How big will online video get? The media business got an inkling of the ambition of online players with today's deal between iStream and IndiaCast. The fact that TV companies are willing to share all their content with an online startup aggregator though they have websites of their own just proves that they are hedging their bets every which way.
iStream was launched in 2007 as a video content aggregation service tying up with existing digital platforms such as MSN India and DailyMotion, among others. In 2010 iStream teamed up with YouTube in as a content partner and claims to have become YouTube's largest content partner in India, with over a billion video views within a year.
The Bengaluru-based company launched its own video platform, iStream.com, late last year to provide premium video content - that is, professionally produced content as opposed to that generated by users. Post a soft-launch, it began full-fledged operations in 2012 and started monetising its product only a few months back.
It is a serious player in that SAIF Capital - best known for its investment in MakeMyTrip and Just Dial - has placed a US $5 million bet on iStream.
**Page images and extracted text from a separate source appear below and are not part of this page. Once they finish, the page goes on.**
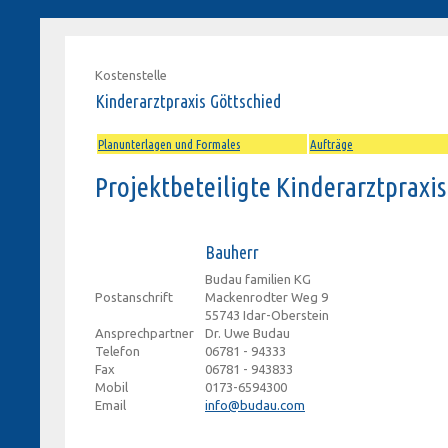
Kostenstelle
Kinderarztpraxis Göttschied
Planunterlagen und Formales
Aufträge
Projektbeteiligte Kinderarztpraxis
Bauherr
Budau familien KG
Postanschrift
Mackenrodter Weg 9
55743 Idar-Oberstein
Ansprechpartner
Dr. Uwe Budau
Telefon
06781 - 94333
Fax
06781 - 943833
Mobil
0173-6594300
Email
info@budau.com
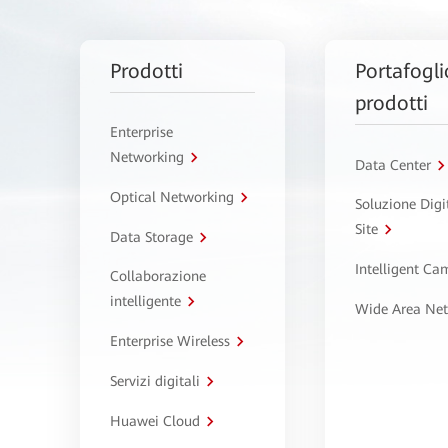
Prodotti
Portafogli
prodotti
Enterprise
Networking
Data Center
Optical Networking
Soluzione Digi
Site
Data Storage
Intelligent C
Collaborazione
intelligente
Wide Area Ne
Enterprise Wireless
Servizi digitali
Huawei Cloud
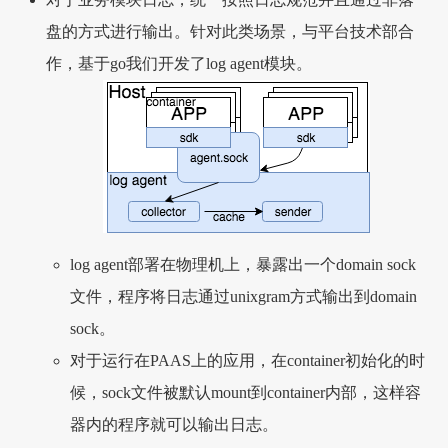
盘的方式进行输出。针对此类场景，与平台技术部合
作，基于go我们开发了log agent模块。
log agent部署在物理机上，暴露出一个domain sock
文件，程序将日志通过unixgram方式输出到domain
sock。
对于运行在PAAS上的应用，在container初始化的时
候，sock文件被默认mount到container内部，这样容
器内的程序就可以输出日志。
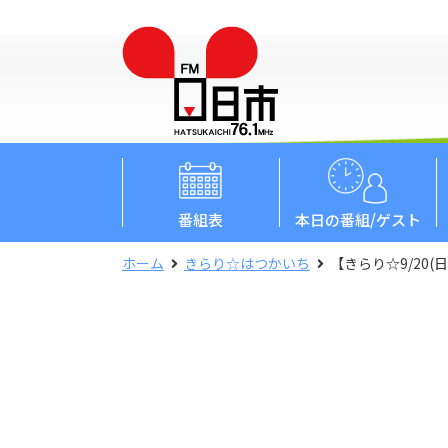
番組表
本日
の番組/ゲスト
ホーム
きらり☆はつかいち
【きらり☆9/20(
iStream.com will have dedicated landing pages for each of these channels and will showcase programmes such as Bigg Boss, India's Got Talent, Ballika Vadhu, Uttaran, MTV Roadies, Splitsvilla and others.
Anuj Gandhi, group chief executive officer, IndiaCast explains in an official communication why his company went for the deal: "With the digital space becoming more mainstream and evolving every second, it is imperative for us to take our content from television to online and give access to our viewers across platforms."
Among other premium content providers online like the recently launched BoxTV by Times Internet, Zee's Ditto TV and even Yahoo!'s interests in online videos, iStream still finds a lot of latent opportunity in the country irrespective of the omnipresent YouTube.
What differentiates these players from YouTube is their offering of 'premium' content and lack of user-generated content that one largely finds on YouTube. Even when it comes to user-generated content, there is a difference in the way it is perceived in the West and in India. In the West, it stands for users uploading videos they have shot themselves; in India it consists of ripped-off, pirated content uploaded by viewers.
"India is not yet ready for subscription," thinks Ramachandran. He says iStream depends on advertising, much like other online players, while providing content free-of-cost to viewers.
iStream has brands such as GE, Intel, Sony, Renault, HP and Bacardi, among others, advertising on its platform and the inventory is sold directly by its sales team (as opposed to ad networks); the primary inventory being video ads (pre- and mid-rolls).
And while most of the content deals are on a revenue sharing model, such as the current one with IndiaCast, iStream has to pay a flat license fee for premium sporting events.
Ramachandran is also gung-ho about mobile, stating that 20 per cent of iStream's views come from the mobile devices. The company launched its mobile apps around three months back.
iStream receives a lot of visitors from Bengaluru, Mumbai and Delhi (85 per cent of the audience is from India). It is focusing on English, Hindi, Tamil, Telugu and Malayalam content for now and in the next 3-4 months will also look at Kannada, Marathi, Bengali, Punjabi and Gujarati. The focus is currently on news, television content, movies and sports as categories for now.
Ramachandran claims that based on Google Analytics, iStream expects to close December with five million unique users and around 25 million page views. With funding in place, iStream expects to grow aggressively now. It promotes itself through various online marketing initiatives including social media and search optimisation and is also working out tie-ups with mobile manufacturers.